Flying to Defcon with no ID

Before Sherri Davidoff flew out to Defcon this year, she made sure to cover up the "Global Hacking Permit 230291" sticker on her laptop with a photo of two adorable puppies.

She figured it might help things go a little more smoothly at Logan International Airport, where she eventually managed to clear her way through the Transportation Security Administration's security screening and fly out to this week's hacker convention in Las Vegas without using any ID.

The TSA changed its policy in June, barring travelers who refuse to show ID from flying, but allowing cooperative passengers who have lost or otherwise don't have their papers to pass through. Davidoff, an independent security consultant based in Boston, wanted to see how the new TSA system worked.

For her, travelling without ID wasn't just an interesting drill, it was a matter of civil liberties.

"It's not something I did out of mere curiosity," she said. "The freedom to travel anonymously is fundamentally important to our right to peaceably assemble."

So on Monday, she FedExed her wallet to her hotel in Las Vegas. On Wednesday, she showed up at Logan, nervous, and wondering if she was even going to make it out of Boston.

"I don’t have my wallet," she told TSA staffers. They were polite but "very intimidating," she said, "and they made it clear that my reasons for not having ID would be a factor."

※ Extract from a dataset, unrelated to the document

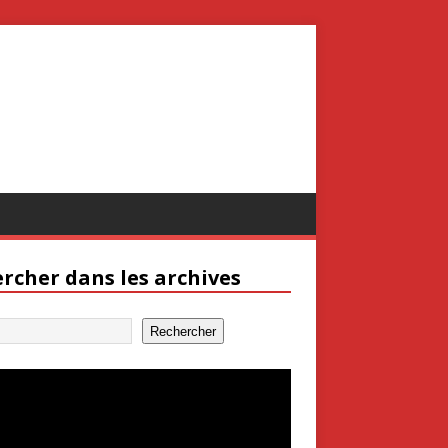
rcher dans les archives
Rechercher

The good news was, Logan's security team had a pretty smooth procedure for handling people in her situation.

The bad news was that the procedure had a few security problems.

For one, thing Davidoff didn't need to know much in order to establish her identity: She had to provide her name along with both a street and a state where she'd previously resided.

She said that this kind of basic information is pretty easy to dig up.

Another problem was that the TSA's first screener marked up her home-printed boarding pass with a red Sharpie pen. This was the sign for the workers at the metal detector to give here a more thorough screening.

She believes that If she had simply printed two copies of her boarding pass, she could have handed in an unmarked copy and skipped this secondary screening, which included a pad-down and a test for explosives.

All in all, she said the new policy does not improve security.

TSA representatives could not be reached immediately for comment.

Kurt Opsahl, a senior staff attorney with the Electronic Frontier Foundation, agreed with Davidoff's assessment, saying that her experience "demonstrates the theatrical nature" of airport security.

Davidoff may have learned a lot about flying with no ID and exercised a fundamental right on her way to Defcon, but it did come at a price. Without ID, she couldn't get a beer on the plane.